Contudo, no prosseguimento do raciocínio de Evans, a alucinação é
imediatamente assimilada a um exemplo tipicamente ilustrador daquela teoria clássica
da percepção:
Pela mesma razão, parecerá correto, a uma pessoa que vê um graveto meio
imerso n’água, dizer que realmente está confrontando algo torto.28
Poder-se-ia dizer de Evans o mesmo que Lacan disse pretendendo combater, em 1936, a
teoria clínica nomeada de “psicologia associacionista”: “assimilando o fenômeno da
alucinação à ordem sensorial, a psicologia associacionista tão só reproduz o alcance
absolutamente mítico que a tradição filosófica conferia a esse fenômeno, na questão
escolar sobre o erro dos sentidos”29.
É curioso descobrir que tal concepção é idêntica à definição do fenômeno
alucinatório para a medicina psiquiátrica do século
XIX.
Jean Étienne Dominique
Esquirol, em 1838, definiu a alucinação como uma “sensação atualmente percebida,
enquanto que nenhum objeto próprio a excitar esta sensação está ao alcance dos
sentidos”, e em 1864, Jean-Pierre Falret cunha a frase que deveio clássica: a alucinação
é uma “percepção sem objeto”30. O problema dessas definições é criarem a ficção de um
sujeito alucinado separável de sua própria alucinação, como se esta fosse um instante
breve de insanidade, falha da razão, ou desrazão, o que é profundamente insatisfatório
do ponto de vista do tratamento de uma psicose. Evans, naturalmente, no único
momento em que esboça uma preocupação terapêutica com o sujeito alucinado, só
consegue sugerir como tratamento uma correção da sentença proferida pelo alucinado,
em favor de sua adequação com a situação referencial:
quando a intenção é direcionar a atenção dos pensamentos do audiente para
alguma coisa de que o falante acha que também ele tem informação, nada
além do objeto de que deriva a informação pode ser o referente desse uso do
termo.

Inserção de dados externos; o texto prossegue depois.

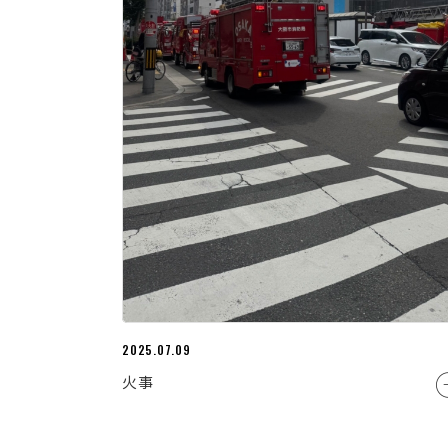
2025.07.09
火事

Assim, se o falante está alucinando e profere uma sentença contendo
um demonstrativo, “Este homem está prestes a nos atacar”, na crença de que
sua audiência possa perceber a mesma pessoa, o demonstrativo está sem
referente: a coisa certa a ser dita é: “Acalme-se: aquele homem não existe” –
mesmo que, por acaso, aconteça de haver algum homem na direção geral
indicada pelo falante. 31
28
(EVANS: 1982, p. 200).
“Au-délà du ‘principe de réalité’” (Lacan, 1966, p. 77).
30
Extraídas do ótimo texto de Frédéric Pellion (2005, pp. 283-299), “Six notes à propos de
l'hallucination verbale selon Jacques Lacan: un cas du dialogue psychanalyse/psychiatrie”.
31
(EVANS: 1982, p. 323).
29
Redescrições - Revista online do GT de Pragmatismo, ano V, nº 3, 2014 [p. 77 a 89]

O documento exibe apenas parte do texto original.